Dataset excerpts:
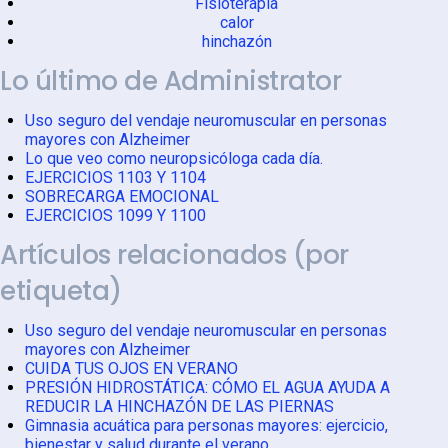
Fisioterapia
calor
hinchazón
Lo último de Administrator
Uso seguro del vendaje neuromuscular en personas
mayores con Alzheimer
Lo que veo como neuropsicóloga cada día.
EJERCICIOS 1103 Y 1104
SOBRECARGA EMOCIONAL
EJERCICIOS 1099 Y 1100
Artículos relacionados (por
etiqueta)
Uso seguro del vendaje neuromuscular en personas
mayores con Alzheimer
CUIDA TUS OJOS EN VERANO
PRESIÓN HIDROSTÁTICA: CÓMO EL AGUA AYUDA A
REDUCIR LA HINCHAZÓN DE LAS PIERNAS
Gimnasia acuática para personas mayores: ejercicio,
bienestar y salud durante el verano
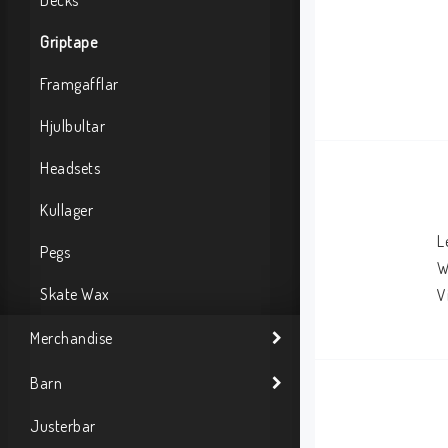
Decks
Griptape
Framgafflar
Hjulbultar
Headsets
Kullager
L
Pegs
W
Skate Wax
V
Merchandise
Barn
Justerbar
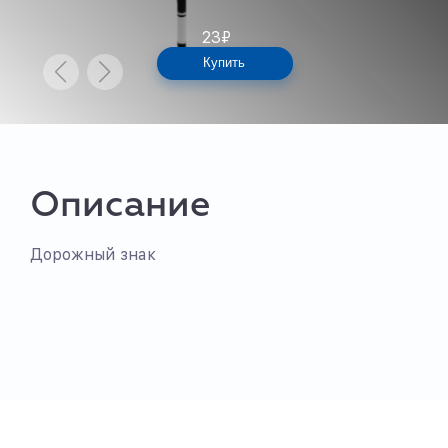
23
₽
Купить
Описание
Дорожный знак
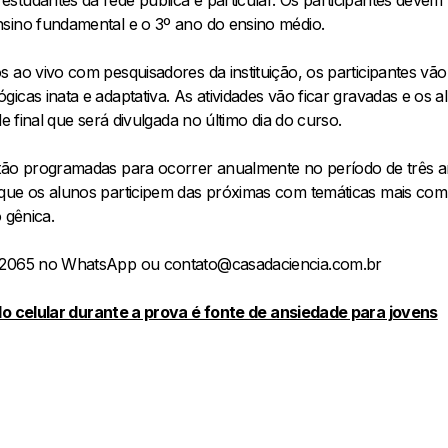
sino fundamental e o 3º ano do ensino médio.
 ao vivo com pesquisadores da instituição, os participantes vã
icas inata e adaptativa. As atividades vão ficar gravadas e os a
de final que será divulgada no último dia do curso.
tão programadas para ocorrer anualmente no período de três an
 que os alunos participem das próximas com temáticas mais co
 gênica.
9-2065 no WhatsApp ou contato@casadaciencia.com.br
do celular durante a prova é fonte de ansiedade para jovens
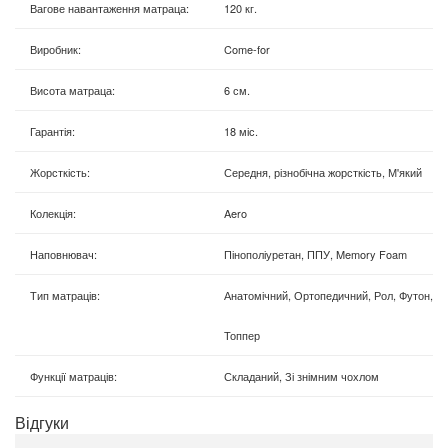
Вагове навантаження матраца
:
120 кг.
Виробник
:
Come-for
Висота матраца
:
6 см.
Гарантія
:
18 міс.
Жорсткість
:
Середня, різнобічна жорсткість, М'який
Колекція
:
Aero
Наповнювач
:
Пінополіуретан, ППУ, Memory Foam
Тип матраців
:
Анатомічний, Ортопедичний, Рол, Футон,
Топпер
Функції матраців
:
Складаний, Зі знімним чохлом
Відгуки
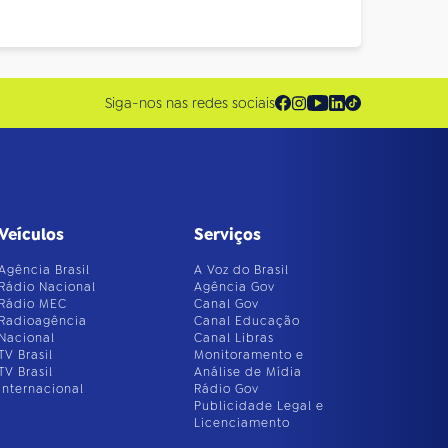
Siga-nos nas redes sociais
Veículos
Serviços
Agência Brasil
A Voz do Brasil
Rádio Nacional
Agência Gov
Rádio MEC
Canal Gov
Radioagência
Canal Educação
Nacional
Canal Libras
TV Brasil
Monitoramento e
TV Brasil
Análise de Mídia
Internacional
Rádio Gov
Publicidade Legal e
Licenciamento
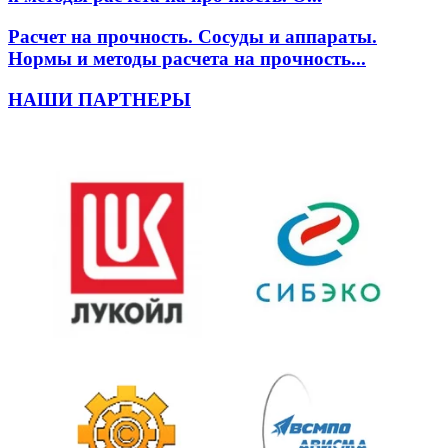
Расчет на прочность. Сосуды и аппараты.
Нормы и методы расчета на прочность...
НАШИ ПАРТНЕРЫ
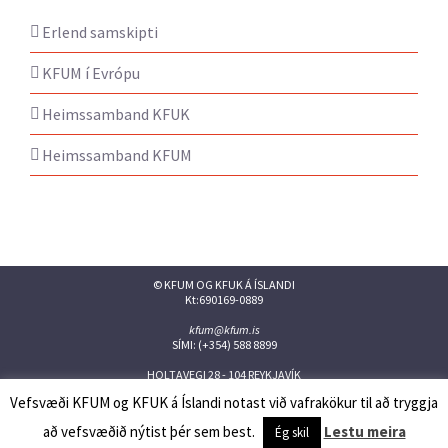
Erlend samskipti
KFUM í Evrópu
Heimssamband KFUK
Heimssamband KFUM
© KFUM OG KFUK Á ÍSLANDI
Kt:690169-0889
kfum@kfum.is
SÍMI: (+354) 588 8899
HOLTAVEGI 28 - 104 REYKJAVÍK
Vefsvæði KFUM og KFUK á Íslandi notast við vafrakökur til að tryggja
Facebook
Twitter
Instagram
Flickr
YouTube
Issuu
að vefsvæðið nýtist þér sem best.
Lestu meira
Ég skil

What is being asked:
Reproduce each record above by retyping it exactly; omit all images.

Solution below:
Fisioterapia
calor
hinchazón
Lo último de Administrator
Uso seguro del vendaje neuromuscular en personas
mayores con Alzheimer
Lo que veo como neuropsicóloga cada día.
EJERCICIOS 1103 Y 1104
SOBRECARGA EMOCIONAL
EJERCICIOS 1099 Y 1100
Artículos relacionados (por
etiqueta)
Uso seguro del vendaje neuromuscular en personas
mayores con Alzheimer
CUIDA TUS OJOS EN VERANO
PRESIÓN HIDROSTÁTICA: CÓMO EL AGUA AYUDA A
REDUCIR LA HINCHAZÓN DE LAS PIERNAS
Gimnasia acuática para personas mayores: ejercicio,
bienestar y salud durante el verano
Decks
Griptape
Framgafflar
Hjulbultar
Headsets
Kullager
L
Pegs
W
Skate Wax
V
Merchandise
Barn
Justerbar
23
₽
Купить
Описание
Дорожный знак
sino fundamental e o 3º ano do ensino médio.
 ao vivo com pesquisadores da instituição, os participantes vã
icas inata e adaptativa. As atividades vão ficar gravadas e os a
de final que será divulgada no último dia do curso.
tão programadas para ocorrer anualmente no período de três an
 que os alunos participem das próximas com temáticas mais co
 gênica.
9-2065 no WhatsApp ou contato@casadaciencia.com.br
do celular durante a prova é fonte de ansiedade para jovens
Вагове навантаження матраца
:
120 кг.
Виробник
:
Come-for
Висота матраца
:
6 см.
Гарантія
:
18 міс.
Жорсткість
:
Середня, різнобічна жорсткість, М'який
Колекція
:
Aero
Наповнювач
:
Пінополіуретан, ППУ, Memory Foam
Тип матраців
:
Анатомічний, Ортопедичний, Рол, Футон,
Топпер
Функції матраців
:
Складаний, Зі знімним чохлом
Відгуки
Siga-nos nas redes sociais
Veículos
Serviços
Agência Brasil
A Voz do Brasil
Rádio Nacional
Agência Gov
Rádio MEC
Canal Gov
Radioagência
Canal Educação
Nacional
Canal Libras
TV Brasil
Monitoramento e
TV Brasil
Análise de Mídia
Internacional
Rádio Gov
Publicidade Legal e
Licenciamento
Расчет на прочность. Сосуды и аппараты.
Нормы и методы расчета на прочность...
НАШИ ПАРТНЕРЫ
Erlend samskipti
KFUM í Evrópu
Heimssamband KFUK
Heimssamband KFUM
© KFUM OG KFUK Á ÍSLANDI
Kt:690169-0889
kfum@kfum.is
SÍMI: (+354) 588 8899
HOLTAVEGI 28 - 104 REYKJAVÍK
Vefsvæði KFUM og KFUK á Íslandi notast við vafrakökur til að tryggja
Facebook
Twitter
Instagram
Flickr
YouTube
Issuu
að vefsvæðið nýtist þér sem best.
Lestu meira
Ég skil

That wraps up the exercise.